This one comes up every now and again, usually from some idiot reading some stupid rumor online, quoting it verbatim, and out of context. You know, pretty much another day on the glorious interweb of disinformation and character assassination.

Here’s the thing. I wasn’t rich when I started out. And I’m not crazy rich or anything. At all. But being rich is relative. If you’ve never had $1m, and you then you have it, that’s one level of rich. To another guy who is crazy rich, $1m is nothing. It is safe to say that my rich, is the kind that “Fuck You” buys.

I started out in IT, then systems level programming – boring stuff, then game dev – which is my current career. Like most, I think I’ve had like, ten or more jobs over my lifetime. And, wait for it, little known fact: I was a gas station attendant at one time. True story. Still got the pictures and everything. All I did back then was play video games on the arcade machines every chance I got. Good times. Manager was so pissed, I think he fired me twice a week. Then hired me back because something needed fixing, or I needed to cover a shift or something. He’d fire me, I’d leave. Then a day or so later, I’d get a call, or he’d drive by the house “Hey, you coming in today?”. I’d be like, “Sure, let me get me go pack a lunch”. And off we went; like it never even happened.

He was a nice, older fellow; the kind you never had to lie to or have any reason to doubt. I have very fond memories of him.

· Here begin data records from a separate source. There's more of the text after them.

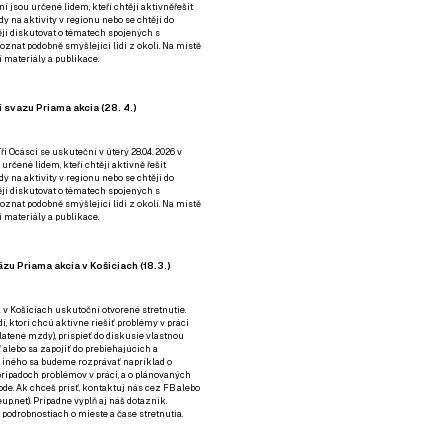
ní jsou určené lidem, kteří chtějí aktivněřešit
y na aktivity v regionu nebo se chtějí do
tějí diskutovat o tématech spojených s
nat podobně smýšlející lidi z okolí. Na místě
 materiály a publikace.
 svazu Priama akcia (28. 4.)
i Ocásci se uskuteční v úterý 28.04. 2026 v
 určené lidem, kteří chtějí aktivně řešit
y na aktivity v regionu nebo se chtějí do
tějí diskutovat o tématech spojených s
nat podobně smýšlející lidi z okolí. Na místě
 materiály a publikace.
zu Priama akcia v Košiciach (18.3.)
a v Košiciach uskutoční otvorené stretnutie.
í, ktorí chcú aktívne riešiť problémy v práci
platené mzdy), prispieť do diskusie vlastnou
alebo sa zapojiť do prebiehajúcich a
 iného sa budeme rozprávať napríklad o
rípadoch problémov v práci, a o plánovaných
de. Ak chceš prísť, kontaktuj nás cez
FB
alebo
up.net). Prípadne
vyplň aj náš dotazník
.
odrobnostiach o mieste a čase stretnutia.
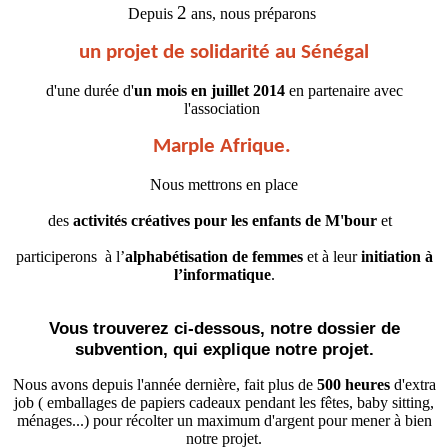
2
Depuis
ans, nous préparons
un projet de solidarité au Sénégal
d'une durée d'
un mois en juillet 2014
en partenaire avec
l'association
Marple Afrique.
Nous mettrons en place
des
activités créatives pour les enfants de M'bour
et
participerons à l’
alphabétisation de femmes
et à leur
initiation à
l’informatique
.
Vous trouverez ci-dessous, notre dossier de
subvention, qui explique notre projet.
Nous avons depuis l'année dernière, fait plus de
500 heures
d'extra
job ( emballages de papiers cadeaux pendant les fêtes, baby sitting,
ménages...) pour récolter un maximum d'argent pour mener à bien
notre projet.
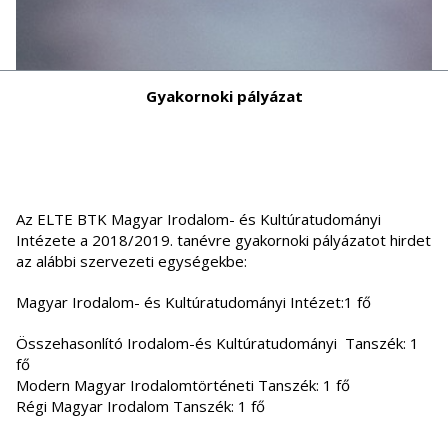
Gyakornoki pályázat
Az ELTE BTK Magyar Irodalom- és Kultúratudományi
Intézete a 2018/2019. tanévre gyakornoki pályázatot hirdet
az alábbi szervezeti egységekbe:
Magyar Irodalom- és Kultúratudományi Intézet:1 fő
Összehasonlító Irodalom-és Kultúratudományi Tanszék: 1
fő
Modern Magyar Irodalomtörténeti Tanszék: 1 fő
Régi Magyar Irodalom Tanszék: 1 fő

His son on the other hand. The less spoken about that sorry sack of shit, the better. He was a bully. He kicked my ass all the time because he was bigger, older – and knew how to fight. I was just a skinny smart-ass geek, who knew how to fix stuff. So I go through my whole life with that physical and emotional scar to remember him by.

But I got even. I got an education. I got famous. I got rich. He died fairly young, and broke, after running his father’s business into the ground. I went to his funeral. I brought flowers, and everything. I mumbled some words about how he was like my brother; but that I hope the minute he lands in Hell, that he gets his ass kicked by some fallen angel. Not bitter at all. Nope.

So, in case you were wondering, this – and other reasons, are why I do not tolerate bullying of any kind; and grew up, to learn how to stand up for myself, both physically (I’m a trained martial artist) and literally (I can chant up the ghost of Jimmy Hoffa if it came down to it – using just words).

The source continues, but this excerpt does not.